David Anderson, CEO of Australia’s largest experience network, Big Red Group, has highlighted the pressing need for a more permanent strategy to secure the future of regional tourism.
“While the Federal Government’s latest lifeline for embattled airline, Rex Airlines’ certainly shows its intention to safeguard regional connectivity – there needs to be a long-term play at work,” Anderson said.
“As it stands, these routes are only protected until mid-2025, after which they are cast into uncertainty again – particularly if no buyer comes to the table.”
Rex Airlines entered voluntary administration in July 2024, triggering a ripple effect across the tourism industry.

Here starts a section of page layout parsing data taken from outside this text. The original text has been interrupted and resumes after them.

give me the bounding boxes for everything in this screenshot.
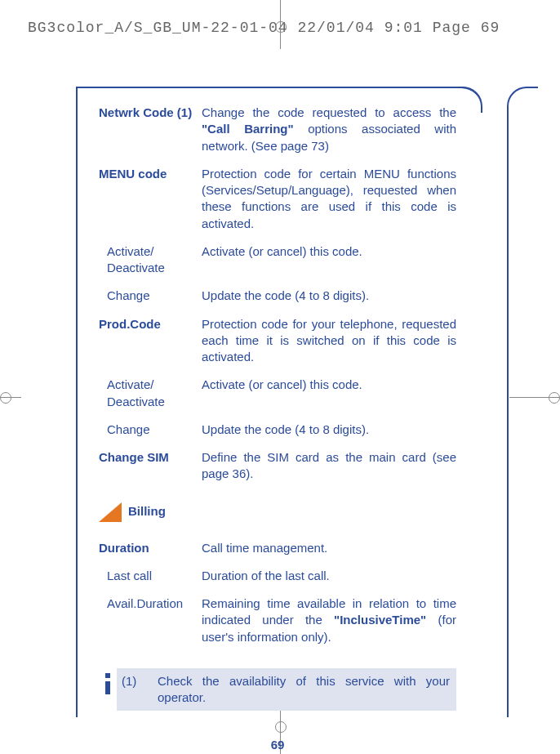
item-label: Prod.Code — [99, 316, 202, 366]
item-desc: Protection code for certain MENU functio… — [202, 166, 456, 232]
item-row: ChangeUpdate the code (4 to 8 digits). — [99, 288, 456, 304]
item-label: Change — [99, 422, 202, 438]
item-label: MENU code — [99, 166, 202, 232]
item-row: MENU codeProtection code for certain MEN… — [99, 166, 456, 232]
emphasis: "Call Barring" — [202, 122, 294, 136]
item-row: Activate/ DeactivateActivate (or cancel)… — [99, 243, 456, 277]
page-frame: Netwrk Code (1)Change the code requested… — [76, 87, 481, 717]
info-icon — [104, 671, 112, 696]
item-desc: Activate (or cancel) this code. — [202, 377, 456, 410]
billing-item-desc: Duration of the last call. — [202, 568, 456, 584]
page-content: Netwrk Code (1)Change the code requested… — [78, 88, 481, 754]
billing-item-row: Avail.DurationRemaining time available i… — [99, 596, 456, 645]
item-row: Netwrk Code (1)Change the code requested… — [99, 105, 456, 154]
footnote-text: Check the availability of this service w… — [151, 673, 450, 707]
section-billing: Billing — [99, 502, 456, 522]
item-label: Netwrk Code (1) — [99, 105, 202, 154]
billing-item-label: Duration — [99, 540, 202, 556]
billing-item-desc: Call time management. — [202, 540, 456, 556]
section-title: Billing — [128, 503, 166, 520]
svg-marker-0 — [99, 502, 122, 522]
item-label: Activate/ Deactivate — [99, 377, 202, 410]
item-desc: Protection code for your telephone, requ… — [202, 316, 456, 366]
item-desc: Update the code (4 to 8 digits). — [202, 422, 456, 438]
item-row: ChangeUpdate the code (4 to 8 digits). — [99, 422, 456, 438]
item-label: Activate/ Deactivate — [99, 243, 202, 277]
item-label: Change SIM — [99, 449, 202, 483]
item-row: Prod.CodeProtection code for your teleph… — [99, 316, 456, 366]
next-page-stub — [507, 87, 538, 717]
item-row: Change SIMDefine the SIM card as the mai… — [99, 449, 456, 483]
footnote-box: (1) Check the availability of this servi… — [99, 668, 456, 712]
crop-mark-left — [0, 397, 21, 398]
item-desc: Update the code (4 to 8 digits). — [202, 288, 456, 304]
svg-rect-2 — [105, 681, 110, 694]
billing-item-desc: Remaining time available in relation to … — [202, 596, 456, 645]
item-desc: Activate (or cancel) this code. — [202, 243, 456, 277]
billing-item-row: Last callDuration of the last call. — [99, 568, 456, 584]
header-slug: BG3color_A/S_GB_UM-22-01-04 22/01/04 9:0… — [28, 20, 500, 36]
item-row: Activate/ DeactivateActivate (or cancel)… — [99, 377, 456, 410]
item-label: Change — [99, 288, 202, 304]
footnote-number: (1) — [122, 673, 136, 689]
page-number: 69 — [99, 737, 456, 753]
billing-item-row: DurationCall time management. — [99, 540, 456, 556]
item-desc: Define the SIM card as the main card (se… — [202, 449, 456, 483]
emphasis: "InclusiveTime" — [334, 613, 426, 627]
billing-item-label: Avail.Duration — [99, 596, 202, 645]
crop-mark-top — [280, 0, 281, 49]
svg-rect-1 — [105, 673, 110, 678]
billing-item-label: Last call — [99, 568, 202, 584]
triangle-icon — [99, 502, 122, 522]
item-desc: Change the code requested to access the … — [202, 105, 456, 154]
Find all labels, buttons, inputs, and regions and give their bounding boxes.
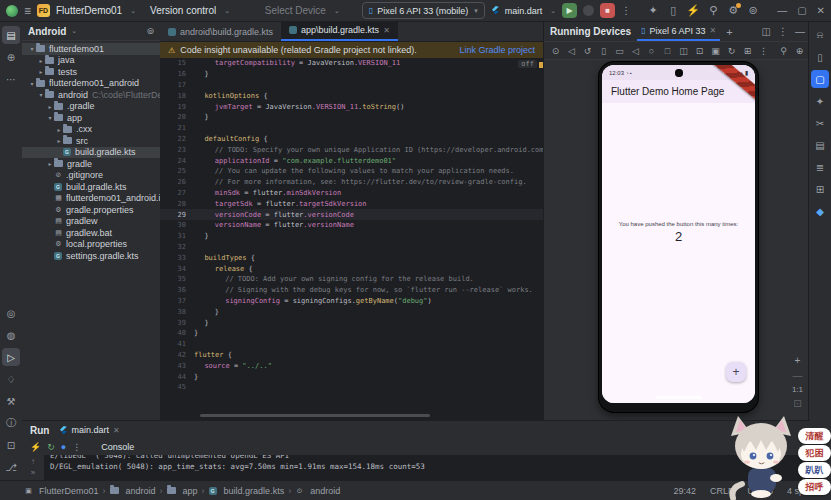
tree-item[interactable]: Gsettings.gradle.kts (22, 250, 160, 262)
status-widget[interactable]: 29:42 (673, 486, 696, 496)
chevron-icon[interactable]: ▸ (46, 160, 54, 167)
app-quality-insights-icon[interactable]: ♢ (2, 370, 20, 388)
close-icon[interactable]: ✕ (113, 426, 120, 435)
code-line[interactable]: 18kotlinOptions { (160, 90, 543, 101)
console-output[interactable]: E/libEGL ( 5048): called unimplemented O… (44, 455, 810, 481)
code-line[interactable]: 26// For more information, see: https://… (160, 177, 543, 188)
chevron-icon[interactable]: ▾ (37, 91, 45, 98)
record-icon[interactable]: ▣ (708, 46, 723, 56)
editor-tab[interactable]: app\build.gradle.kts✕ (281, 22, 398, 41)
fold-icon[interactable]: ◫ (676, 46, 691, 56)
minimize-button[interactable]: — (777, 5, 787, 16)
volume-icon[interactable]: ◁ (564, 46, 579, 56)
close-icon[interactable]: ✕ (383, 26, 390, 35)
search-icon[interactable]: ⚲ (705, 4, 721, 17)
main-menu-icon[interactable]: ≡ (24, 4, 31, 18)
pet-menu-item[interactable]: 趴趴 (798, 462, 831, 478)
home-icon[interactable]: ○ (644, 46, 659, 56)
chevron-icon[interactable]: ▸ (55, 137, 63, 144)
tree-item[interactable]: ▸gradle (22, 158, 160, 170)
zoom-ratio-label[interactable]: 1:1 (792, 385, 803, 394)
pet-menu-item[interactable]: 招呼 (798, 479, 831, 495)
more-actions-icon[interactable]: ⋮ (621, 5, 631, 16)
scissors-icon[interactable]: ✂ (811, 114, 829, 132)
code-line[interactable]: 17 (160, 80, 543, 91)
problems-icon[interactable]: ⓘ (2, 414, 20, 432)
flutter-attach-icon[interactable]: ● (61, 442, 66, 452)
code-line[interactable]: 31} (160, 231, 543, 242)
breadcrumb[interactable]: app (167, 486, 198, 496)
code-line[interactable]: 44} (160, 371, 543, 382)
running-devices-icon[interactable]: ▢ (811, 70, 829, 88)
more-icon[interactable]: ⋮ (72, 442, 81, 452)
chevron-icon[interactable]: ▾ (46, 114, 54, 121)
vcs-menu[interactable]: Version control (150, 5, 216, 16)
pet-menu-item[interactable]: 清醒 (798, 428, 831, 444)
tree-item[interactable]: ▸java (22, 55, 160, 67)
emulator-screen[interactable]: 12:03 ◔ ▪ LTE ▴ ▮ Flutter Demo Home Page… (602, 65, 755, 403)
code-line[interactable]: 42flutter { (160, 350, 543, 361)
tree-item[interactable]: ⚙gradle.properties (22, 204, 160, 216)
desktop-pet[interactable]: 清醒犯困趴趴招呼 (728, 406, 831, 500)
breadcrumb[interactable]: ▣FlutterDemo01 (24, 486, 99, 496)
tree-item[interactable]: ▾flutterdemo01_android (22, 78, 160, 90)
device-tab[interactable]: ▯ Pixel 6 API 33 ✕ (637, 22, 720, 41)
chevron-icon[interactable]: ▸ (37, 57, 45, 64)
settings-icon[interactable]: ⊞ (740, 46, 755, 56)
run-icon[interactable]: ▷ (2, 348, 20, 366)
code-line[interactable]: 33buildTypes { (160, 252, 543, 263)
console-tab[interactable]: Console (101, 442, 134, 452)
tree-item[interactable]: Gbuild.gradle.kts (22, 181, 160, 193)
run-config-selector[interactable]: main.dart (505, 6, 543, 16)
device-manager-icon[interactable]: ▯ (811, 48, 829, 66)
code-line[interactable]: 32 (160, 242, 543, 253)
breadcrumb[interactable]: Gbuild.gradle.kts (209, 486, 285, 496)
run-tab[interactable]: main.dart ✕ (59, 425, 119, 435)
tree-item[interactable]: ▦flutterdemo01_android.iml (22, 193, 160, 205)
more-icon[interactable]: ⋮ (756, 46, 771, 56)
code-line[interactable]: 39} (160, 317, 543, 328)
close-button[interactable]: ✕ (817, 5, 825, 16)
project-view-selector[interactable]: Android (28, 26, 66, 37)
chevron-icon[interactable]: ▸ (37, 68, 45, 75)
code-line[interactable]: 19jvmTarget = JavaVersion.VERSION_11.toS… (160, 101, 543, 112)
settings-icon[interactable]: ⚙ (725, 4, 741, 17)
device-manager-icon[interactable]: ▯ (665, 4, 681, 17)
maximize-button[interactable]: ▢ (797, 5, 806, 16)
chevron-icon[interactable]: ▸ (55, 126, 63, 133)
back-icon[interactable]: ◁ (628, 46, 643, 56)
pet-menu-item[interactable]: 犯困 (798, 445, 831, 461)
code-line[interactable]: 21 (160, 123, 543, 134)
more-icon[interactable]: ⋯ (2, 70, 20, 88)
device-explorer-icon[interactable]: ▤ (811, 136, 829, 154)
code-line[interactable]: 23// TODO: Specify your own unique Appli… (160, 144, 543, 155)
code-line[interactable]: 35// TODO: Add your own signing config f… (160, 274, 543, 285)
profiler-icon[interactable]: ◎ (2, 304, 20, 322)
breadcrumb[interactable]: ⊙android (295, 486, 340, 496)
code-line[interactable]: 27minSdk = flutter.minSdkVersion (160, 188, 543, 199)
build-icon[interactable]: ⚒ (2, 392, 20, 410)
version-control-icon[interactable]: ⎇ (2, 458, 20, 476)
screenshot-icon[interactable]: ⊡ (692, 46, 707, 56)
code-line[interactable]: 45 (160, 382, 543, 393)
hide-icon[interactable]: — (795, 26, 805, 37)
tree-item[interactable]: ▾app (22, 112, 160, 124)
code-line[interactable]: 40} (160, 328, 543, 339)
tree-item[interactable]: ▾androidC:\code\FlutterDemo01\flutterd (22, 89, 160, 101)
inspection-widget[interactable]: off (518, 60, 537, 68)
overview-icon[interactable]: □ (660, 46, 675, 56)
layout-icon[interactable]: ◫ (762, 26, 771, 37)
code-line[interactable]: 20} (160, 112, 543, 123)
rotate-icon[interactable]: ↺ (580, 46, 595, 56)
run-button[interactable]: ▶ (562, 3, 577, 18)
scroll-top-icon[interactable]: ↑ (31, 457, 35, 466)
code-line[interactable]: 37signingConfig = signingConfigs.getByNa… (160, 296, 543, 307)
tree-item[interactable]: ⚙local.properties (22, 239, 160, 251)
stop-button[interactable]: ■ (600, 3, 615, 18)
code-line[interactable]: 24applicationId = "com.example.flutterde… (160, 155, 543, 166)
code-line[interactable]: 28targetSdk = flutter.targetSdkVersion (160, 198, 543, 209)
landscape-icon[interactable]: ▭ (612, 46, 627, 56)
add-device-tab-icon[interactable]: + (726, 26, 732, 38)
editor-horizontal-scrollbar[interactable] (200, 414, 430, 417)
flutter-inspector-icon[interactable]: ◆ (811, 202, 829, 220)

“The uncertainty has had a significant effect on the wider industry as a whole. Since the company entered voluntary administration, costs for travellers have skyrocketed resulting in considerable knock-on effects for regional tourism and experience operators. This has led to fewer travellers visiting regional and remote destinations, with exorbitant costs forcing travellers to look toward destinations that are ultimately cheaper to travel to and offer more value for money.”
Anderson said the government must commit to a clearer roadmap to support the regional tourism sector.
“It is clear the tourism industry is nearing a critical juncture where the economic survival of many hard-working tourism operators depends on regional connectivity and services of Rex Airlines, whose future remains up in the air. We’d love to see a clear plan to support regional communities, protect businesses, and sustain tourism in regional Australia”
While the government’s intervention provides a short-term safeguard, stakeholders continue to push for structural reforms to ensure regional travel remains accessible and affordable beyond 2025.